Farmers should get $72M break on freight costs
Source: CBC Manitoba
Published: February 20th 2008

The Canadian Transportation Agency has ordered a big change to the regulation of freight costs a change that could mean $72 million in savings for Prairie farmers.

The change announced Tuesday to "revenue caps" the maximum amounts that CP Rail and CN Rail can earn from grain shipping means farmers will now pay $2.59 less for every tonne of grain they send to the port of Vancouver.

Biggar, Sask.-area farmer Rene de Moissac calculated that he'll save about $5,000 this year on freight rates, but he also said he wonders how many years he was paying too much.

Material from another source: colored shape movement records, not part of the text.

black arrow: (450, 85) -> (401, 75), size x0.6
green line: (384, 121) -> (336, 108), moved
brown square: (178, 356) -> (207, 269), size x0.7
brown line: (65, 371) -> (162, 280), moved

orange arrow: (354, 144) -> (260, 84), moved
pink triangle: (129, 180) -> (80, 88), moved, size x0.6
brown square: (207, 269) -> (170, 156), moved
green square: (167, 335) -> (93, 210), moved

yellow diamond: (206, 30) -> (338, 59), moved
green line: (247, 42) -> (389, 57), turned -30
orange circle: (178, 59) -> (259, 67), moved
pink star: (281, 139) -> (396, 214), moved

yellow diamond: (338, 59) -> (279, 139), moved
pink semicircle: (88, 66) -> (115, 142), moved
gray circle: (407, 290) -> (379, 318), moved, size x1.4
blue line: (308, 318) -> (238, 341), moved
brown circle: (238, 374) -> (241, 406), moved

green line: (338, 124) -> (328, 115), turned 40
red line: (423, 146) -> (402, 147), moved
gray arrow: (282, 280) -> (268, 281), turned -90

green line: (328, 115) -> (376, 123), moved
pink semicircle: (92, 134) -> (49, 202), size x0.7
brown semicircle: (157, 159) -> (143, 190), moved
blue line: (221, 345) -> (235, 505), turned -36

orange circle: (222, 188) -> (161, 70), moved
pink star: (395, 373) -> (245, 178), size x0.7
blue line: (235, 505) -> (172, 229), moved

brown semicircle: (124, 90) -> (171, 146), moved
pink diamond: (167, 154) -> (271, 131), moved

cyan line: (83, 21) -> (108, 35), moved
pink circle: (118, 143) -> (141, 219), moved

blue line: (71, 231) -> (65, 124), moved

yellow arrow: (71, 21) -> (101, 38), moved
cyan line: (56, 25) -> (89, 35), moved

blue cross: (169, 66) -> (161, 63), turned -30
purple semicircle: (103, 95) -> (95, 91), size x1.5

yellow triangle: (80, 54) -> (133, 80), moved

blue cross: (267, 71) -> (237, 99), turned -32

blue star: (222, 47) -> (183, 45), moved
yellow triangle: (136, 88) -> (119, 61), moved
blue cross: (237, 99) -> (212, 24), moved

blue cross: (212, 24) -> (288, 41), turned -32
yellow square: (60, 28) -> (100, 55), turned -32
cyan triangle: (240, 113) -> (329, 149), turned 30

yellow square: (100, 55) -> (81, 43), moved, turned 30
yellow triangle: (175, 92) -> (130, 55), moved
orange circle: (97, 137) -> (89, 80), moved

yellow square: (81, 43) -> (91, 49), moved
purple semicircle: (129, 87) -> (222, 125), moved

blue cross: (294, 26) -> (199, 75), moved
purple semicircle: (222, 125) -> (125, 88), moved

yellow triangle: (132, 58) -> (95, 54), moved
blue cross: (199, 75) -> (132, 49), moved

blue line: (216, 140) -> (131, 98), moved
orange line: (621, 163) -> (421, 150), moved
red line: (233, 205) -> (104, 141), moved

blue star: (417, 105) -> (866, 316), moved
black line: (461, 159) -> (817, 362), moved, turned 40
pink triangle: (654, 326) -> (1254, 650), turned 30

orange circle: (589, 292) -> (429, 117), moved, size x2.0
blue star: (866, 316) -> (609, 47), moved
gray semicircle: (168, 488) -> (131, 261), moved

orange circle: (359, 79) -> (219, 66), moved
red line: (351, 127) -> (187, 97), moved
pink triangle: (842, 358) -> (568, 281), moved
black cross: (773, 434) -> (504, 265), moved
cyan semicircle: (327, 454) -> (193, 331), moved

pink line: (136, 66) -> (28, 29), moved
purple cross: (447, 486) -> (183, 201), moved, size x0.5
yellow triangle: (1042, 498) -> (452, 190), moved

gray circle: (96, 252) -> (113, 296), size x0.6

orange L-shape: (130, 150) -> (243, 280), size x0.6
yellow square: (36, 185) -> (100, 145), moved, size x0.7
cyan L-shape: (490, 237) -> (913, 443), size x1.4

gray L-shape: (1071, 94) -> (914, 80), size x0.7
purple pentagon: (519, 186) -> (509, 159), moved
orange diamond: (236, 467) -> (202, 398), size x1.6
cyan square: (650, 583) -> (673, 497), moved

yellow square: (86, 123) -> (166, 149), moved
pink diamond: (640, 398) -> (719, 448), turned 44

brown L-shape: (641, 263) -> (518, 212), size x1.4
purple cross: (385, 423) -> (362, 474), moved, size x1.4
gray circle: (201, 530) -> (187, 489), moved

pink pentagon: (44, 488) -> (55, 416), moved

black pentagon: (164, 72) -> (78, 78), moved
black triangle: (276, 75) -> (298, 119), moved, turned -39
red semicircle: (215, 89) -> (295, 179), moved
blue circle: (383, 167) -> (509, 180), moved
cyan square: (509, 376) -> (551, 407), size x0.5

De Moissac thinks farmers should lobby to get some of that money back.

Other observers, like Saskatoon-based commodity analyst Larry Weber, think farmers and grain companies should now lobby for an improvement in rail service.

"My main concern is by lowering the rates, are we going to get any better service than we're getting today?" he asked. "The service today is already dismal."

The change reflects the fact that railways' maintenance costs for hopper cars have decreased, the transportation agency said.

The president of the Farmer Rail Car Coalition, Sinclair Harrison, said years of lobbying by his group has finally paid off.

"We felt that farmers were paying an excess of $3,000 per car too much," he said. "This announcement by the CTA backs up everything we said for 12 years."

The railways have said they will appeal the ruling.